Results of Ceres’ exploration with the Dawn spacecraft are modeled and discussed in terms of rock/organic/elemental composition, density and porosity in the interior, and formation, migration and geological evolution of the body. Carbon-rich surface composition is used to assess phase and elemental composition of the interior. The consistent bulk density and surface composition suggest an abundant organic matter within the body. Ceres is modeled as a chemically uniform mixture of CI-type carbonaceous chondritic rocks and 12–29 vol% of macromolecular organic matter. Water ice, gas hydrates or high porosity (>10%) are not required to explain bulk density. Ceres may not have a partially differentiated interior structure because gravity and shape could be explained by compaction of chemically uniform materials. Gravity data suggest a two-layer structure with an abrupt density change.
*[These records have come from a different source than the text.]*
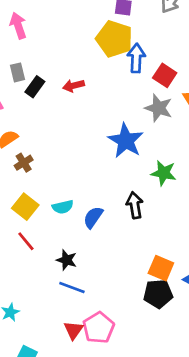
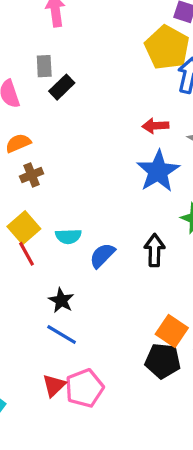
red arrow: (74, 86) -> (155, 126), moved
red line: (26, 241) -> (26, 254), moved

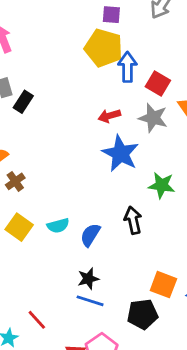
red line: (26, 254) -> (37, 320), moved
black star: (61, 300) -> (88, 279), moved, turned -30
blue line: (62, 334) -> (90, 301), moved
black pentagon: (163, 361) -> (143, 314), moved

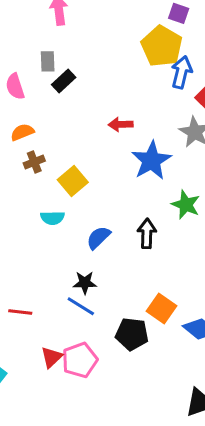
red arrow: (109, 116) -> (121, 124), moved
cyan semicircle: (58, 226) -> (52, 218), moved
yellow square: (19, 227) -> (73, 181), moved
red line: (37, 320) -> (20, 312), turned -55

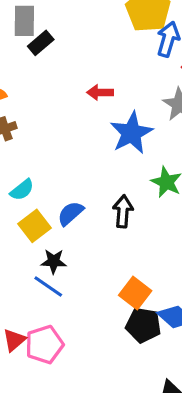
gray rectangle: (48, 61) -> (24, 21), size x1.4
yellow square: (73, 181) -> (34, 226), moved
cyan semicircle: (52, 218) -> (22, 190), turned -40
black pentagon: (132, 334) -> (143, 325), moved

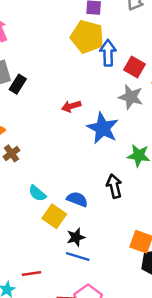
cyan semicircle: (22, 190) -> (37, 193), turned 96
blue semicircle: (71, 213) -> (77, 199), turned 80

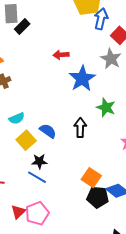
cyan semicircle: (37, 193) -> (17, 118), turned -77

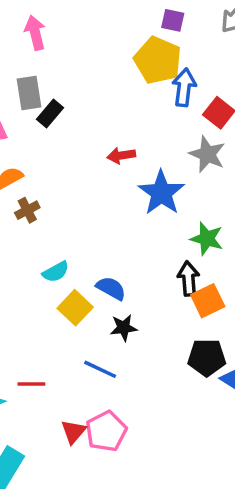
black arrow: (80, 128) -> (188, 279), moved
black star: (39, 161) -> (124, 328), moved
orange square: (91, 178) -> (208, 301), moved, turned 36
black pentagon: (98, 197) -> (207, 358), moved

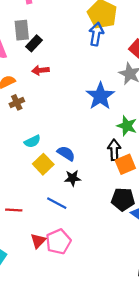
blue arrow: (184, 87) -> (96, 34), moved
red arrow: (121, 155) -> (40, 70), moved

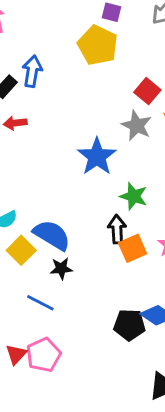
blue arrow: (96, 34) -> (32, 71), moved
blue semicircle: (66, 153) -> (52, 235), size x1.5
black pentagon: (123, 199) -> (129, 325), moved

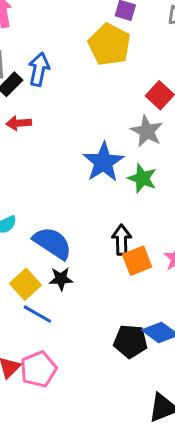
green star: (134, 196) -> (142, 178), moved
yellow square: (21, 250) -> (25, 284), moved

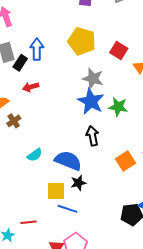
yellow pentagon: (109, 45) -> (82, 41), moved
gray star: (147, 131) -> (93, 79), moved
black arrow: (122, 240) -> (92, 136), moved
yellow square: (25, 284) -> (56, 191), turned -36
Gravity may not reflect the current global density distribution in the interior because the implied bulk porosity >9% and grain density > 2380 kg m−3 disagree with organic-rich compositions. In contrast, Ceres’ polar flattening indicates mild density gradients that could be explained by two-layer and gradual compaction models. The flattening implies grain density of 2200–2350 kg m−3 that is consistent with the organic-rich interior. Viscosity of warmed rock-organic mixtures at depth could account for the observed relaxation of long wavelength topography. The organic-rich composition together with abundant surface carbonates, NH4-bearing phases suggests Ceres’ formation at larger heliocentric distances and later than CI chondrites. Ceres-forming materials could have been more water-rich than parent bodies of CI chondrites and excessive water could have been lost from the body. A majority of Ceres’ surface compounds could have formed through water-rock-organic reactions in a middle interior followed by collisional stripping of an upper interior.